In July 2008, Google registered 7.23 billion searches - about 242 million a day. That works out to about 4 10 million searches in an hour or over 1100 2772 searches per second. (Funny, it turned out to be much bigger than the market estimates used by Google.) It had sales of $5.4 billion in the second quarter of 2008 alone. It now employs over 19,000 people. Larry and Sergey are billionaires and own a Boeing 767 & a Boeing 757. They are both married. The company has offices in multiple locations and data centers that are sprinkled around the globe.

After meeting with them and discussing the merits of search-only approach versus portals, I came to this conclusion: “Perhaps the other Stanford duo, Yahoo! cofounders David Filo and Jerry Yang, should be a little concerned–their media ambitions have superseded their customers’ desire for a really smart search engine.” In hindsight, I am surprised I was able to get away with making that statement and my editor didn’t catch what clearly was an opinion - a no-no in the non-blog mediascape.

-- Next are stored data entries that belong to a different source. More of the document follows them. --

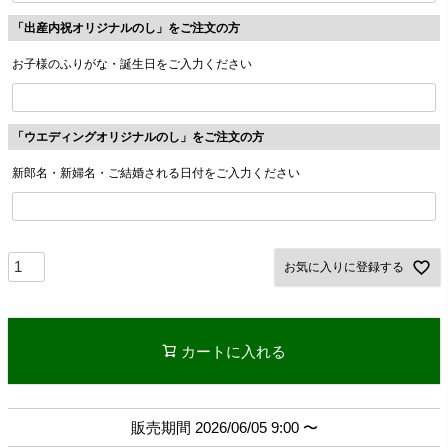
「出産内祝オリジナルのし」をご注文の方
お子様のふりがな・誕生日をご入力ください
「ウエディングオリジナルのし」をご注文の方
新郎名・新婦名・ご結婚される日付をご入力ください
お気に入りに登録する
カートに入れる
販売期間
2026/06/05 9:00
〜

After all, it seemed so stupid to suggest that because Yahoo had 240 million page views a day and was literally printing money.

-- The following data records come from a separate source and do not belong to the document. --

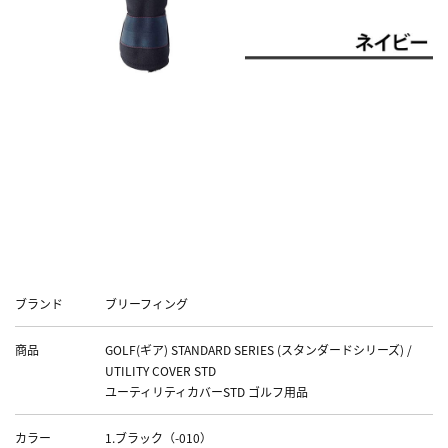
■『STANDARD SERIES』関連アイテムはこちら！
■
■『PRO SERIES』関連アイテムはこちら！■
Data
ブランド
ブリーフィング
商品
GOLF(ギア) STANDARD SERIES (スタンダードシリーズ) /
UTILITY COVER STD
ユーティリティカバーSTD ゴルフ用品
カラー
1.ブラック（-010）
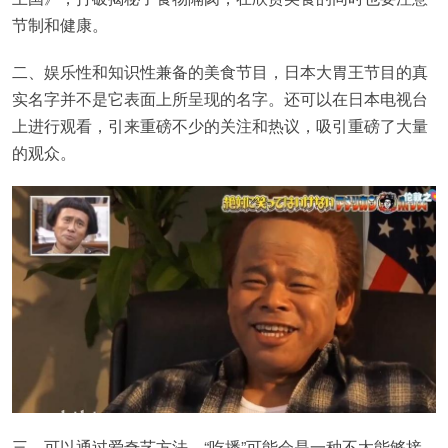
节制和健康。
二、娱乐性和知识性兼备的美食节目，日本大胃王节目的真
实名字并不是它表面上所呈现的名字。还可以在日本电视台
上进行观看，引来重磅不少的关注和热议，吸引重磅了大量
的观众。
三、可以通过爱奇艺方法，“吃播”可能会是一种不太能够接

Brin tried to convince me that the text-based contextual advertising (first popularized by LinkExchange, a company that was bought by Microsoft) was their way of making money. “Banners are not working and clickthrough rates are falling, I think highly focused ads are the answer,” Brin said, and pointed out that Google would be in black in 24 months. By 2001, I could have kicked myself for doubting the kid!

Why did they win?

Fast forward 9 years, and most of Google’s competitors have gone to the great technology graveyard, nary a tombstone. Simpli.com, Dogpile, Direct Hit and Northern Light were all part of the new search engines that were taking on the incumbents like Yahoo, Lycos and HotBot and wanted to make web searches simpler and more accurate.

“Google is essentially trying to categorize and catalog the web. We have a very different product and a different approach,” Jeffrey Stibel, cofounder and CEO of then Providence, R.I.-based Simpli.com told me for the Forbes.com story. He was taking a more exotic linguistic approach to search. It is now owned by Valueclick, an ad-network.

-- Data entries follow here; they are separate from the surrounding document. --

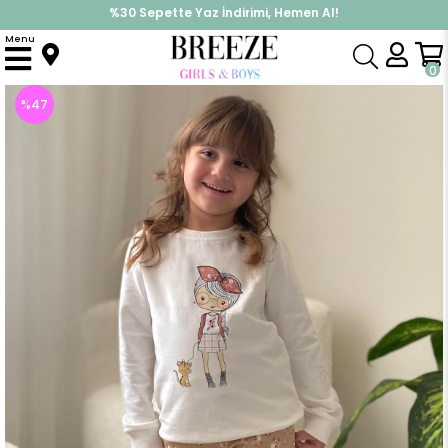
%30 Sepette Yaz İndirimi, Hemen Al!
İndirimlere ek %10 İndirimi Kap, Hemen Üye Ol!
Menu
Anasayfa
Kız Çocuk
Takımlar
Tayt Takımı
Kız Bebek Taytlı Takım Sevimli Kız Baskılı Çiçekli Ekru (2 Yaş)
0
%
47
İndirim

In comparison, Google’s analysis of the link structure of the World Wide Web and large-scale data mining and ability to ranks a page against similar pages turned out to be the right approach. Was it just the algorithm and a better monetization scheme? Was it a right solution at the right time? I think it was a bit of all that - but most importantly, it was a farsighted approach to infrastructure and the network.

It’s the infrastructure stupid.

This was the critical difference - I wrote about it recently - between winning and losing. I was reminded of this by an old PowerPoint presentation. They talked about using commodity compute infrastructure to out muscle everyone and doing analysis of the web like it has never been done before. It seems so obvious today - but back then it was an idea ahead of its time. The impact of pizza box servers was yet to be seen, and companies like Cobalt Networks (sold to Sun Microsystems for $1 2.4 billion) were selling early versions of Linux-powered thin servers, but they were not cheap by any means.

Many on Wall Street question why Google spends so much money on infrastructure. The question is why not - after all every millisecond of performance means more searches and more searches mean more advertising. More infrastructure means more crawling, more indexing and better results. I think that slide reminds us of the fact that infrastructure-as-an-advantage is in the DNA of Google. And that is unlikely to change - and that is why world’s smartest engineers and computer scientists still want to work there.

History has made a genius out of all who bet on Larry and Sergey - the investors, the employees, journalists who were enthralled by their story. In reality to those who built Google, it was the only option.